* [YOUR ASSIGNMENT]:
Both the line below containing "Screenshot is 1248x720." and the line containing "DRE CRYPT TRICOLOR", along with every line between them, should be repeated exactly; no other line belongs in the answer.

Records from a data source:
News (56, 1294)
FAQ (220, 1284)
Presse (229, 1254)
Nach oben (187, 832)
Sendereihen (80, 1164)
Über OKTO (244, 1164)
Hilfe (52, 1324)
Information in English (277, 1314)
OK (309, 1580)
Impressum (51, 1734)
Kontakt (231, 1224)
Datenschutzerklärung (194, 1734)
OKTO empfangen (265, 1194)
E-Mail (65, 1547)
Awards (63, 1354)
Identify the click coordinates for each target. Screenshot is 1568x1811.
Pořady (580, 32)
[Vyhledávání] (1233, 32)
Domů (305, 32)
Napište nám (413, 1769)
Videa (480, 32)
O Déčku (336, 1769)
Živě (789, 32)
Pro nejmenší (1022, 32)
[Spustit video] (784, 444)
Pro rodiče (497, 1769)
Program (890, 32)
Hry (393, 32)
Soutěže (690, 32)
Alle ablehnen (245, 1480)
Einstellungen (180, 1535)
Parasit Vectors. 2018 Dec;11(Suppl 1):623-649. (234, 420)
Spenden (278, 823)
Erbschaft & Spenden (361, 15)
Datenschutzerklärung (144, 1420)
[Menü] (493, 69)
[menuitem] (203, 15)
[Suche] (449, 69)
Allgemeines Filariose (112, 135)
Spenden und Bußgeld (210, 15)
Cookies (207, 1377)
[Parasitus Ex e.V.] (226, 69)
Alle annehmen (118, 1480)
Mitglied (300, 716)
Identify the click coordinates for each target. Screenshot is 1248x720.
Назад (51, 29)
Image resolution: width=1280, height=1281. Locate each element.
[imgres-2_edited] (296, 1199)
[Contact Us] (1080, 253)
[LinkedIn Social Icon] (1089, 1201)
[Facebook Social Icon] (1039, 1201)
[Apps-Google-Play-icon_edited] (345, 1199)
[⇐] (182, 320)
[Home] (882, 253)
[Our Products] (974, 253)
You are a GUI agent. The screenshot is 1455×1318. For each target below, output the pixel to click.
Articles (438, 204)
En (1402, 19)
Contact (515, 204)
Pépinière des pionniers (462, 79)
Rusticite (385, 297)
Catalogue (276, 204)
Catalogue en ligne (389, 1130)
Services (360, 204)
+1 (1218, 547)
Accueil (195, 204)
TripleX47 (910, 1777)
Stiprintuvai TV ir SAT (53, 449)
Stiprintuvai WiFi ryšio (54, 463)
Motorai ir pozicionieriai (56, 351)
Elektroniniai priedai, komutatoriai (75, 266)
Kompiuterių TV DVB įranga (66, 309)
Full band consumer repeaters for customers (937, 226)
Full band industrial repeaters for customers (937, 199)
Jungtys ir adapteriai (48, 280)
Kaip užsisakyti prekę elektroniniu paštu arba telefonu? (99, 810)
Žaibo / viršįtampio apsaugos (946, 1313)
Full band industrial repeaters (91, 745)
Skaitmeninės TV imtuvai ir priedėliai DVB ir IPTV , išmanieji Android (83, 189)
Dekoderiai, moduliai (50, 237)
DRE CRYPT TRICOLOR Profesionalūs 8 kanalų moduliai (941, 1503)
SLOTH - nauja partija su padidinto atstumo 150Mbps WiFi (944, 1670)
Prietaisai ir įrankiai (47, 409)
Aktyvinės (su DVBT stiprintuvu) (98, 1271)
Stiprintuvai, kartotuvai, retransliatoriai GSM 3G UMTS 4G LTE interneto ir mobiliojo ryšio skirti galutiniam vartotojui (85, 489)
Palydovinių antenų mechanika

* [WORKED SOLUTION]:
Identify the click coordinates for each target. Screenshot is 1248x720.
Назад (51, 29)
Image resolution: width=1280, height=1281. Locate each element.
[imgres-2_edited] (296, 1199)
[Contact Us] (1080, 253)
[LinkedIn Social Icon] (1089, 1201)
[Facebook Social Icon] (1039, 1201)
[Apps-Google-Play-icon_edited] (345, 1199)
[⇐] (182, 320)
[Home] (882, 253)
[Our Products] (974, 253)
You are a GUI agent. The screenshot is 1455×1318. For each target below, output the pixel to click.
Articles (438, 204)
En (1402, 19)
Contact (515, 204)
Pépinière des pionniers (462, 79)
Rusticite (385, 297)
Catalogue (276, 204)
Catalogue en ligne (389, 1130)
Services (360, 204)
+1 (1218, 547)
Accueil (195, 204)
TripleX47 (910, 1777)
Stiprintuvai TV ir SAT (53, 449)
Stiprintuvai WiFi ryšio (54, 463)
Motorai ir pozicionieriai (56, 351)
Elektroniniai priedai, komutatoriai (75, 266)
Kompiuterių TV DVB įranga (66, 309)
Full band consumer repeaters for customers (937, 226)
Full band industrial repeaters for customers (937, 199)
Jungtys ir adapteriai (48, 280)
Kaip užsisakyti prekę elektroniniu paštu arba telefonu? (99, 810)
Žaibo / viršįtampio apsaugos (946, 1313)
Full band industrial repeaters (91, 745)
Skaitmeninės TV imtuvai ir priedėliai DVB ir IPTV , išmanieji Android (83, 189)
Dekoderiai, moduliai (50, 237)
DRE CRYPT TRICOLOR Profesionalūs 8 kanalų moduliai (941, 1503)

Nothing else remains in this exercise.